This type of discussion is why the terms "recursive" v. "recursively enumerable" (RE) were defined. A set S which is _recursive_ can have its elements and non-elements determined in a finite number of steps; i.e., a finite number of steps will conclude whether x in S or not (x in S). A recursively enumerable set can be enumerated, but given an x, there is no finite procedure to determine conclusively if x in S or not. The best you can do is to list all of the elements using your enumeration procedure, and hope that x shows up in the list. But since there is no way to list all of the non-elements of S, you can never conclude that not (x in S) in a finite amount of time. Most standard theories start with axioms & then make deductions willy-nilly to produce a stream of true statements. But if the theory is suitably powerful, then there will be statements that never show up in the stream. Unfortunately, listing all of the false statements (which appear as "not S"" in the stream) won't help, because there will be statements that won't show up in either stream -- either the "true" stream or the "false" stream. These statements that don't appear in the stream _ever_ are "undecidable". At 08:07 PM 11/9/2014, Michael Kleber wrote:
Given a single Turing machine T, is there a decider D which takes the description of T as its input, and returns "true" if T halts and "false" if T does not? Well certainly there is: either the constant machine D_t that always returns "true", or else the constant machine D_f which always returns "false", does the job. There's no algorithm to decide which of these is actually the right D for the given T, but one of them definitely is.

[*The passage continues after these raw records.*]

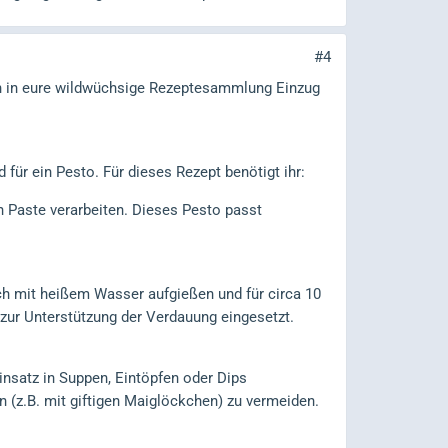
#4
n in eure wildwüchsige Rezeptesammlung Einzug
ür ein Pesto. Für dieses Rezept benötigt ihr:
 Paste verarbeiten. Dieses Pesto passt
h mit heißem Wasser aufgießen und für circa 10
h zur Unterstützung der Verdauung eingesetzt.
insatz in Suppen, Eintöpfen oder Dips
 (z.B. mit giftigen Maiglöckchen) zu vermeiden.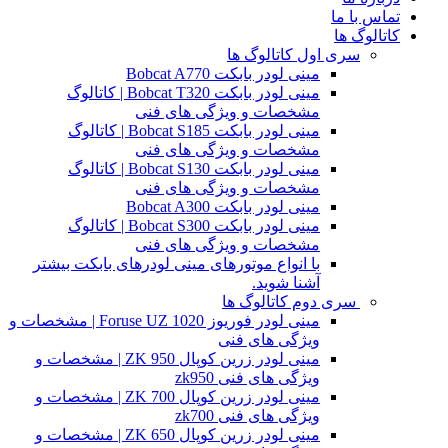
تماس با ما
کاتالوگ ها
سری اول کاتالوگ ها
مینی لودر بابکت Bobcat A770
مینی لودر بابکت Bobcat T320 | کاتالوگ
مشخصات و ویژگی های فنی
مینی لودر بابکت Bobcat S185 | کاتالوگ
مشخصات و ویژگی های فنی
مینی لودر بابکت Bobcat S130 | کاتالوگ
مشخصات و ویژگی های فنی
مینی لودر بابکت Bobcat A300
مینی لودر بابکت Bobcat S300 | کاتالوگ
مشخصات و ویژگی های فنی
با انواع موتورهای مینی لودرهای بابکت بیشتر
آشنا شوید.
سری دوم کاتالوگ ها
مینی لودر فوریوز Foruse UZ 1020 | مشخصات و
ویژگی های فنی
مینی لودر زرین کوپال ZK 950 | مشخصات و
ویژگی های فنی zk950
مینی لودر زرین کوپال ZK 700 | مشخصات و
ویژگی های فنی zk700
مینی لودر زرین کوپال ZK 650 | مشخصات و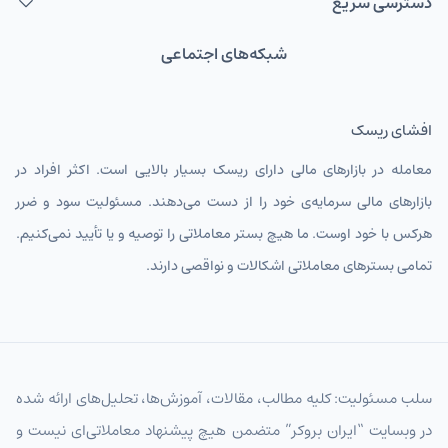
دسترسی سریع
شبکه‌های اجتماعی
افشای ریسک
معامله در بازارهای مالی دارای ریسک بسیار بالایی است. اکثر افراد در
بازارهای مالی سرمایه‌ی خود را از دست می‌دهند. مسئولیت سود و ضرر
هرکس با خود اوست. ما هیچ بستر معاملاتی را توصیه و یا تأیید نمی‌کنیم.
تمامی بسترهای معاملاتی اشکالات و نواقصی دارند.
سلب مسئولیت: کلیه مطالب، مقالات، آموزش‌ها، تحلیل‌های ارائه شده
در وبسایت “ایران بروکر” متضمن هیچ پیشنهاد معاملاتی‌ای نیست و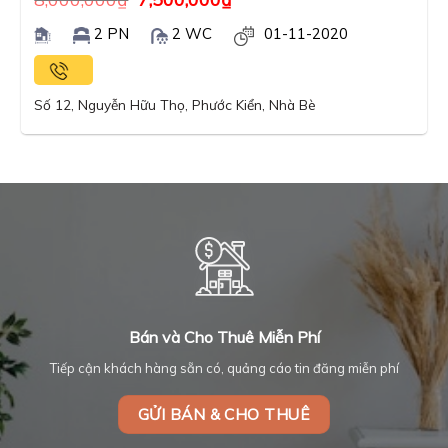
2 PN
2 WC
01-11-2020
Số 12, Nguyễn Hữu Thọ, Phước Kiển, Nhà Bè
Bán và Cho Thuê Miễn Phí
Tiếp cận khách hàng sẵn có, quảng cáo tin đăng miễn phí
GỬI BÁN & CHO THUÊ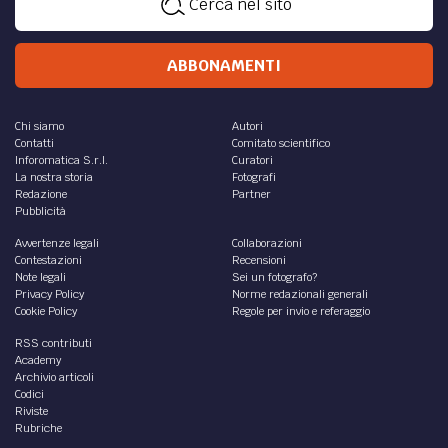
Cerca nel sito
ABBONAMENTI
Chi siamo
Autori
Contatti
Comitato scientifico
Inforomatica S.r.l.
Curatori
La nostra storia
Fotografi
Redazione
Partner
Pubblicità
Avvertenze legali
Collaborazioni
Contestazioni
Recensioni
Note legali
Sei un fotografo?
Privacy Policy
Norme redazionali generali
Cookie Policy
Regole per invio e referaggio
RSS contributi
Academy
Archivio articoli
Codici
Riviste
Rubriche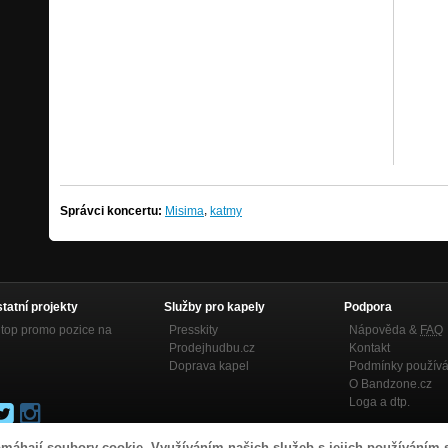
,
Správci koncertu:
Misima
katmy
statní projekty
Služby pro kapely
Podpora
top promo pozice na
Presskity
Nápověda &
FAQ
Prodejhudbu.cz
Kontakt
Doprava kapel
Podmínky používá
O Bandzone.cz
Loga a dtp.
máhají soubory cookie. Využíváním našich služeb s jejich používáním 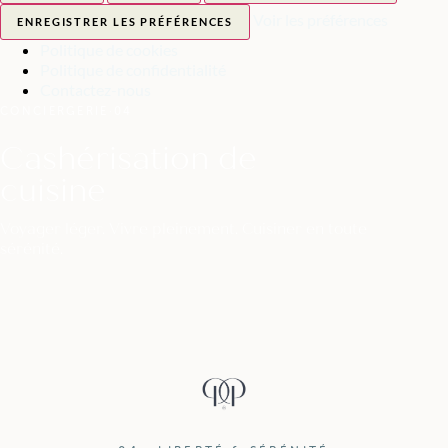
Voir les préférences
ENREGISTRER LES PRÉFÉRENCES
Politique de cookies
Politique de confidentialité
Contactez-nous
CONCIERGERIE
·
04
Cashérisation de
cuisine
Voyager léger. Vivre pleinement. Cuisiner en toute
sérénité.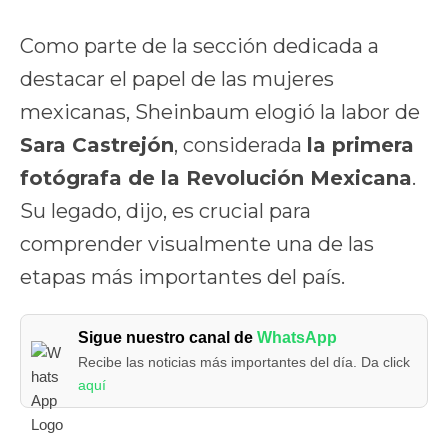
Como parte de la sección dedicada a
destacar el papel de las mujeres
mexicanas, Sheinbaum elogió la labor de
Sara Castrejón
, considerada
la primera
fotógrafa de la Revolución Mexicana
.
Su legado, dijo, es crucial para
comprender visualmente una de las
etapas más importantes del país.
Sigue nuestro canal de
WhatsApp
Recibe las noticias más importantes del día. Da click
aquí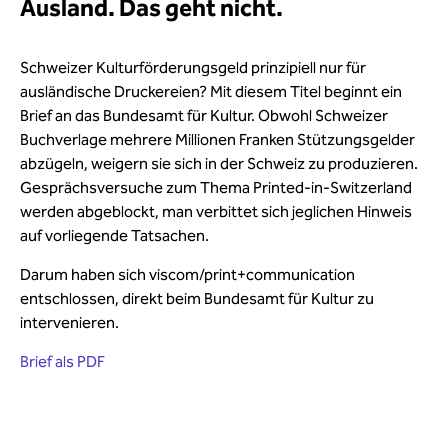
Ausland. Das geht nicht.
Schweizer Kulturförderungsgeld prinzipiell nur für
ausländische Druckereien? Mit diesem Titel beginnt ein
Brief an das Bundesamt für Kultur. Obwohl Schweizer
Buchverlage mehrere Millionen Franken Stützungsgelder
abzügeln, weigern sie sich in der Schweiz zu produzieren.
Gesprächsversuche zum Thema Printed-in-Switzerland
werden abgeblockt, man verbittet sich jeglichen Hinweis
auf vorliegende Tatsachen.
Darum haben sich viscom/print+communication
entschlossen, direkt beim Bundesamt für Kultur zu
intervenieren.
Brief als PDF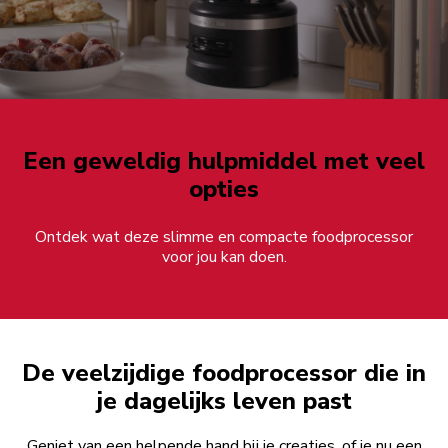
Een geweldig hulpmiddel met veel
opties
Ontdek wat deze slimme en compacte foodprocessor
voor jou kan doen.
De veelzijdige foodprocessor die in
je dagelijks leven past
Geniet van een helpende hand bij je creaties, of je nu een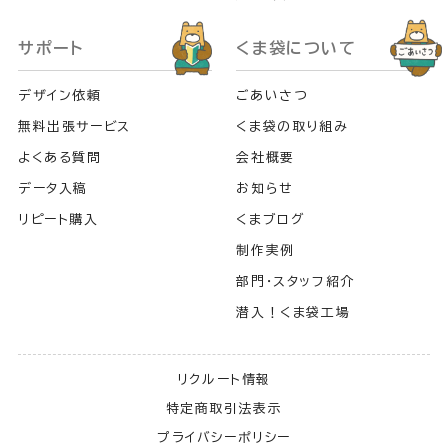
サポート
くま袋について
デザイン依頼
ごあいさつ
無料出張サービス
くま袋の取り組み
よくある質問
会社概要
データ入稿
お知らせ
リピート購入
くまブログ
制作実例
部門・スタッフ紹介
潜入！くま袋工場
リクルート情報
特定商取引法表示
プライバシーポリシー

On Sun, Nov 9, 2014 at 10:31 PM, Warren D Smith <warren.wds@gmail.com> wrote:
I do not see the basis for APG's claim for for any particular turing machine T, it is decidable whether it halts. Au contraire, it is decidable IF it halts, but if it does not halt, then why is it decidable?
Similarly, particular propositions like the RH are decidable if false, but might be undecidable if true.
So I do not see APG's claim that only CLASSES of propositions undecidable.